Bartolome de las Casas  

CORONADO

Bartolome de las Casas arrived in San Salvador that’s in central America with his father and uncle on Columbus’ first voyage in 1493. He’s why we know about Columbus’ log, because the original, which las Casas transcribed, got lost. He saw what happened on San Salvador and in other parts of the Americas that he eventually journeyed to, and he put his observations and opinions in pamphlets and books, two of which we know as

1) History of the Indies, (New York: Harper and Row, 1971), which covers from Columbus through the conquest of Mexico, and

2) Very Brief Relation of the Destruction of the Indies (also published as The Tears of the Indians) (Stanford: Academic Reprints, 1953).

From the gitgo, the Dominican missionaries objected to enslaving the natives: In 1510, Frey Antón Montecino delivered a sermon composed by his fellow missionaries to the honchos at Spain’s American capital in Santo Domingo damning them for forcing the natives to work the mines and agriculture they’d started up.

Then, in late 1518, the Taino Indians on San Salvador came down with smallpox.
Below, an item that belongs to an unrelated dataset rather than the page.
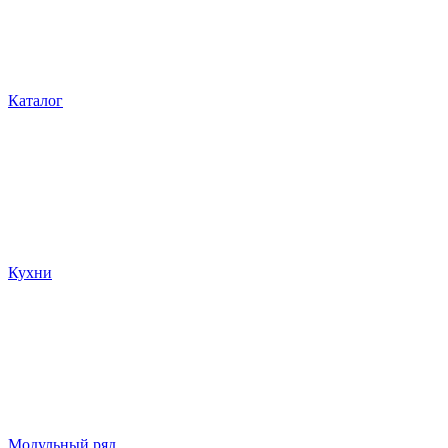
Каталог
Кухни
Модульный ряд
The combination of enslavement and disease disgusted Bartolome de las Casas to the degree that he swtiched careers from being a gold hound like most of his shipmates to being a clergyman. He eventually became the bishop of Chiapas, Mexico, and castigated his fellow Spaniards noting that in San Salvador, for instance, no more than a thousand natives were left of the approximately 3 million the Spanish had seen there a mere decade from first contact. Enslavement, warfare, disease. “Who of those in future centuries will believe this? he wrote. “I myself who … saw it … can hardly believe that such was possible.”
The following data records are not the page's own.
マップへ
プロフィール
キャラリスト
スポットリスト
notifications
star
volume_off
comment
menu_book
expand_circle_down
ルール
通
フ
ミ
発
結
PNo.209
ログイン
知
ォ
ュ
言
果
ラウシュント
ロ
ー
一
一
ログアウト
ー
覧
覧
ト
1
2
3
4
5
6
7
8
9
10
De las Casas became a champion of the Indians, and argued against the Vatican’s position that forced conversion of heathens and infidels was okay. Claiming the Indians shouldn’t be forced to help the plantation owners and miners didn‘t make him popular with them, either, even though he didn’t take issue with replacing the natives with imported black slaves when the natives died off. But he was a real odd-ball for his time: Black slavery had been going on for centuries, but in old age he even came out against that.